Luke Richardson and his wife Stephanie experienced the most devastating of losses – the loss of their 14-year-old daughter, Daron.

Daron committed suicide on Nov. 13, 2010 when Richardson, a former captain of the Blue Jackets and now head coach of the American Hockey League’s Binghamton Senators, was an assistant coach with the Ottawa Senators. Through their unimaginable pain and grief came the desire and will to fight for other teens, and make a difference in the lives of those affected by an issue that doesn’t get enough attention.

The Richardsons founded “Do It For Daron” along with the Senators, the Senators Foundation and the Royal Ottawa Foundation for Mental Health. DIFD is a program geared toward raising money and awareness for teenage mental health, and it has since found its way across North America with a wave of momentum.

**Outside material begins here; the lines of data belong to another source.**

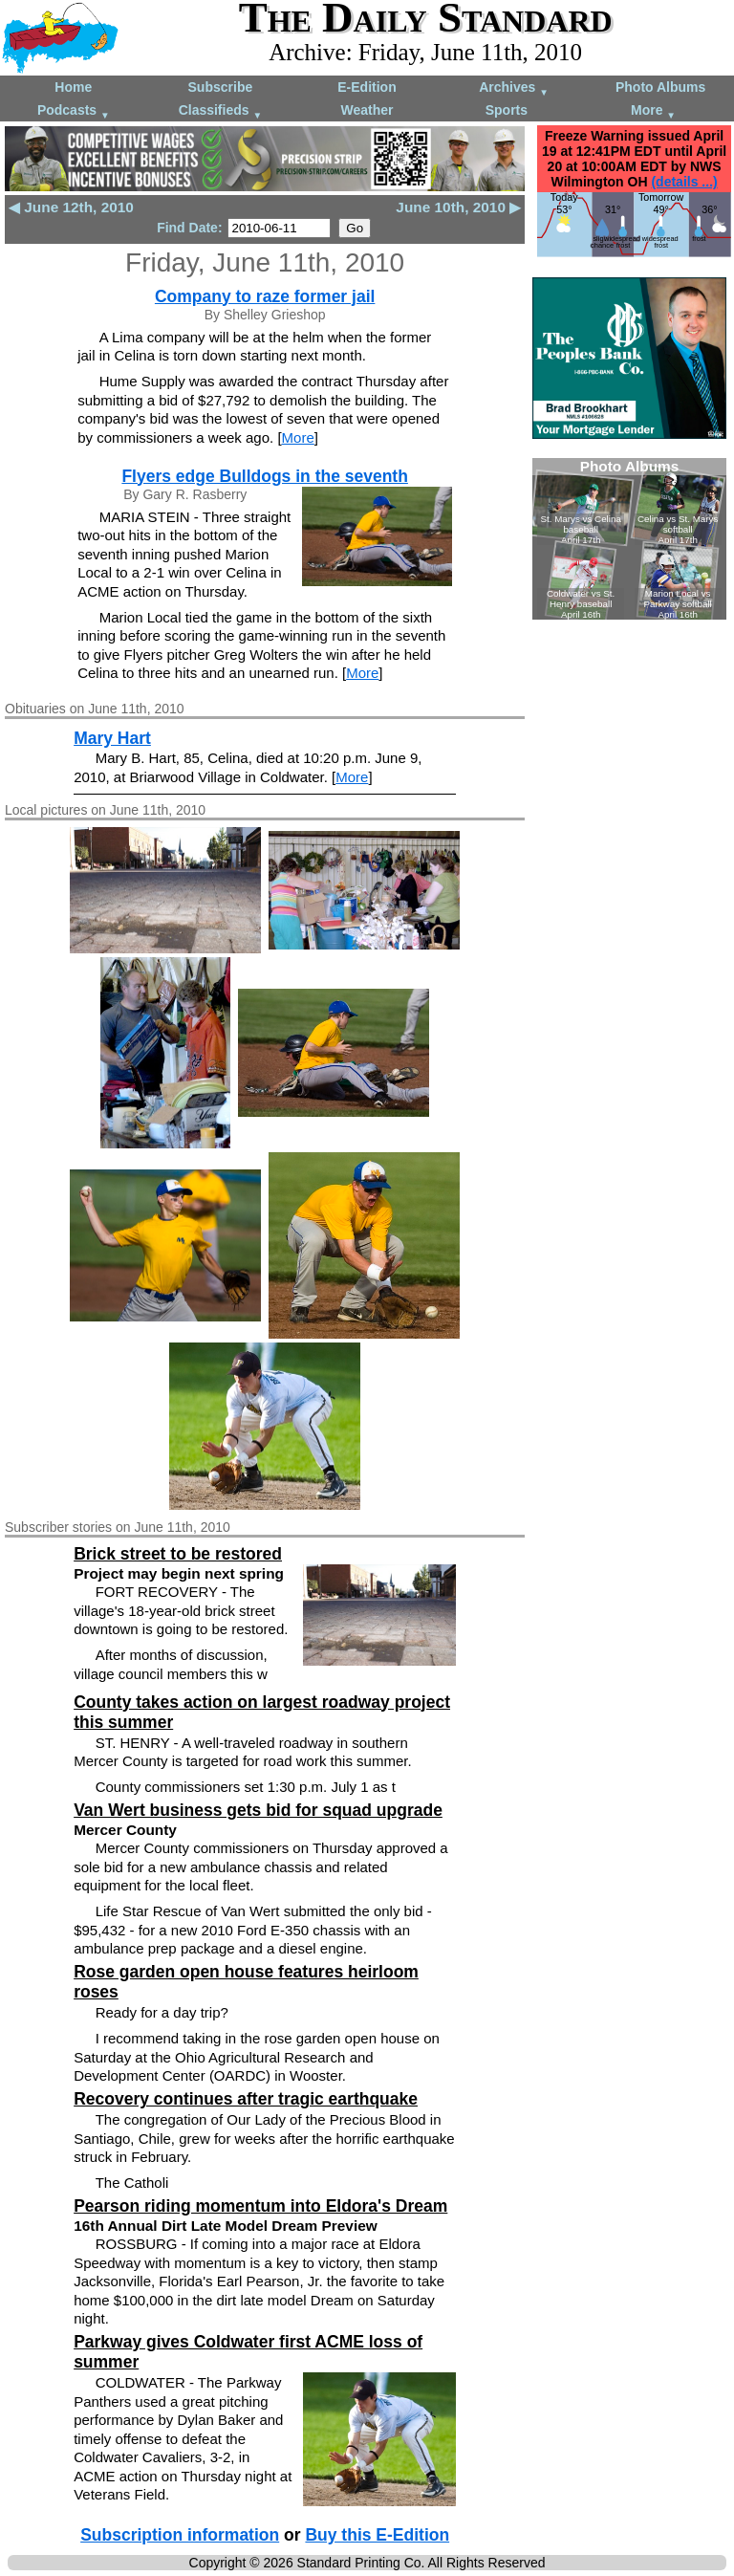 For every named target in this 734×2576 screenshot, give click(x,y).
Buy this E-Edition (377, 2534)
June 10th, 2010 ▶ (458, 207)
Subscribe (220, 87)
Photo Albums (660, 87)
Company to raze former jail (265, 296)
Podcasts (73, 111)
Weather (366, 110)
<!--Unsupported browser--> (629, 539)
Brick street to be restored (178, 1553)
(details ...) (684, 181)
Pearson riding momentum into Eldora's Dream (260, 2206)
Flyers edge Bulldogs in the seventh (264, 476)
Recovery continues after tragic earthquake (246, 2098)
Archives (514, 88)
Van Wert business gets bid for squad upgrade (258, 1810)
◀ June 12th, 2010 (71, 207)
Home (73, 87)
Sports (507, 110)
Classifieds (221, 111)
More (653, 111)
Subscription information (179, 2534)
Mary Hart (112, 738)
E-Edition (366, 87)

The message is simple: to raise awareness and inspire conversation about mental health. The internalization of problems can be the start of a troublesome trend, and DIFD’s mission is to get people talking and be open to sharing what’s going on in their lives in times of pain.

Jody Shelley, Blue Jackets TV analyst, team ambassador, and most importantly, a friend and former teammate of Richardson in Columbus, is bringing the “hockey talks” initiative to Columbus.

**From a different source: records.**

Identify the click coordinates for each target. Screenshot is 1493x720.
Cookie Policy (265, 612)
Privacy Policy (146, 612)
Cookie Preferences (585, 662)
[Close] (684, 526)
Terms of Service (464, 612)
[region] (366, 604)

Jody Shelley and Jared Boll visit with Daron's friends and teammates following last year's Do It For Daron game at the Dublin Chiller.

On Friday, Nov. 28, Shelley and the newly-formed Blue Jackets Alumni Association are participating in a “Do It For Daron” benefit hockey game at the OhioHealth Ice Haus. The game, which begins at 3 p.m., will feature seven Blue Jackets alumni and 13 of Daron’s former teammates from the Dublin area, where the Richardsons called home.

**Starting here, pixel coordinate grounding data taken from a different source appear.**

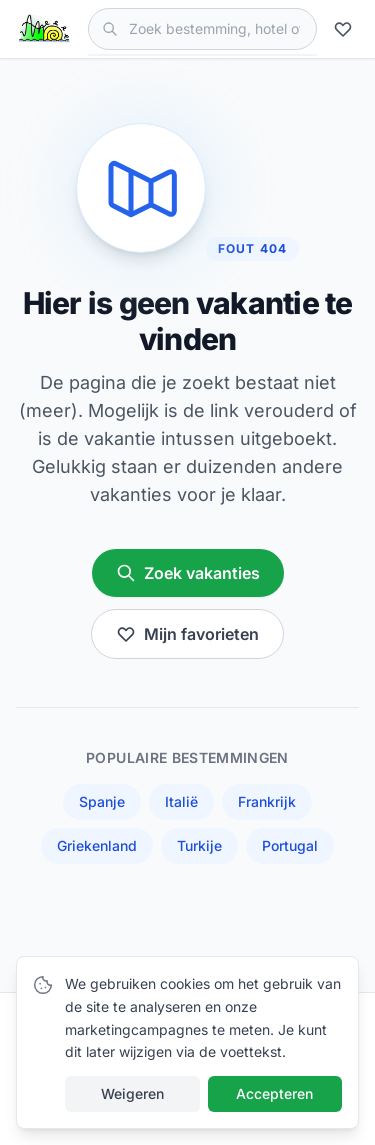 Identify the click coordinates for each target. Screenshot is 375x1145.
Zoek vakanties (188, 573)
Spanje (102, 801)
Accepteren (274, 1093)
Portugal (290, 845)
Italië (181, 801)
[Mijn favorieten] (346, 29)
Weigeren (132, 1093)
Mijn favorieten (187, 634)
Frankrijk (267, 801)
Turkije (199, 845)
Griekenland (97, 845)
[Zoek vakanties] (202, 29)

“This is a really special event, but more importantly, it’s an important message we’re trying to spread,” Shelley told “What Luke and Stephanie went through is something no parent should have to experience and that’s what they’ve dedicated a large part of their lives to. Having this benefit game here in Columbus with her friends, former teammates and some of our alumni is a great way for everyone to come together and raise awareness for a really important issue.”

Mental health is the signature cause of the Blue Jackets Alumni Association and one that the hockey world has rallied around.

“No one should feel as if they’re alone,” Shelley said. “We’re here to talk. We’re here to listen. That’s the message we want to spread. Talk, ask for help, and know that that’s okay. There are plenty of people who want to listen.”

Blue Jackets alumni Martin Spanhel, Jean-Luc Grand-Pierre, Chris Clark, Andrew Cassels, Brett Harkins and Fredrik Modin – most of whom call the Columbus area home – will participate in the game and be available for a reception in the Founders Club at Nationwide Arena afterward.

The jerseys worn by the Blue Jackets alumni in the game will be part of a silent auction, as well, with proceeds going to Do It For Daron and central Ohio mental health initiatives. Fans can bid on the jerseys during Friday night’s game against the Vancouver Canucks at Nationwide Arena.

Fans can bid not only on the special DIFD game jerseys worn by the alumni, but also on VIP experiences including a meet-and-greet with Nick Foligno. There is also a $200 VIP package available that includes a post-DIFD game reception with the Blue Jackets alumni as well as a ticket to the game against the Canucks.